**WORK ORDER**
The records below are to be written out exactly, with every picture omitted.
== SOURCE MATERIAL ==
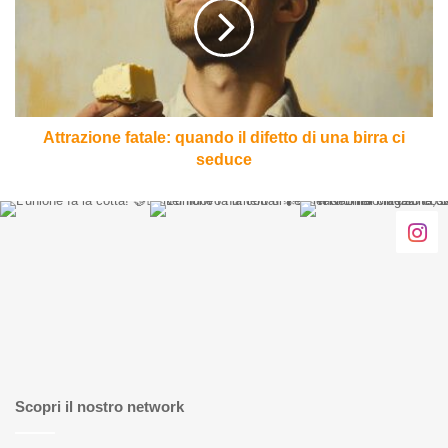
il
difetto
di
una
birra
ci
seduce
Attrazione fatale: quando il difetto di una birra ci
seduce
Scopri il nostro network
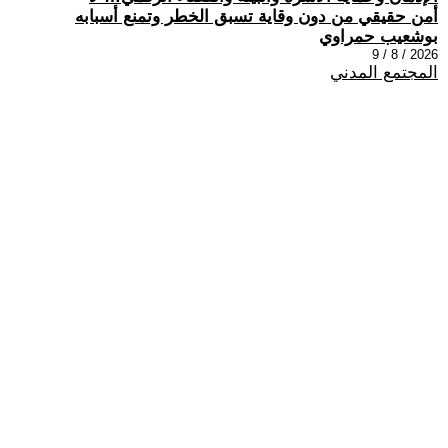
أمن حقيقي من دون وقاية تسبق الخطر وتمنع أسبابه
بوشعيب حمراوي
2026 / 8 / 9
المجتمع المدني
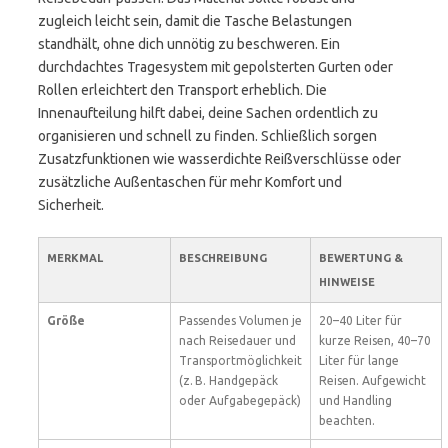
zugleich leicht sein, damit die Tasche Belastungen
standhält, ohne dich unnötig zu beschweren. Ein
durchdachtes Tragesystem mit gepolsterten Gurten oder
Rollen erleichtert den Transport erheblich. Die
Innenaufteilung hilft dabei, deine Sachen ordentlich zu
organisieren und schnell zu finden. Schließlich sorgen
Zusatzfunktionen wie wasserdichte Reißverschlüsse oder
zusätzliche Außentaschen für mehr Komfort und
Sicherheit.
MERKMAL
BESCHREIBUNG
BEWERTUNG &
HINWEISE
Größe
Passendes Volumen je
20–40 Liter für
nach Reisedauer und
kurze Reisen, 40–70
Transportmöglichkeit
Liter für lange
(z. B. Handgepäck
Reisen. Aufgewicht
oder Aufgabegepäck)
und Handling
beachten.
===
**RESULT OF THIS EXERCISE**
il
difetto
di
una
birra
ci
seduce
Attrazione fatale: quando il difetto di una birra ci
seduce
Scopri il nostro network
أمن حقيقي من دون وقاية تسبق الخطر وتمنع أسبابه
بوشعيب حمراوي
2026 / 8 / 9
المجتمع المدني
zugleich leicht sein, damit die Tasche Belastungen
standhält, ohne dich unnötig zu beschweren. Ein
durchdachtes Tragesystem mit gepolsterten Gurten oder
Rollen erleichtert den Transport erheblich. Die
Innenaufteilung hilft dabei, deine Sachen ordentlich zu
organisieren und schnell zu finden. Schließlich sorgen
Zusatzfunktionen wie wasserdichte Reißverschlüsse oder
zusätzliche Außentaschen für mehr Komfort und
Sicherheit.
MERKMAL
BESCHREIBUNG
BEWERTUNG &
HINWEISE
Größe
Passendes Volumen je
20–40 Liter für
nach Reisedauer und
kurze Reisen, 40–70
Transportmöglichkeit
Liter für lange
(z. B. Handgepäck
Reisen. Aufgewicht
oder Aufgabegepäck)
und Handling
beachten.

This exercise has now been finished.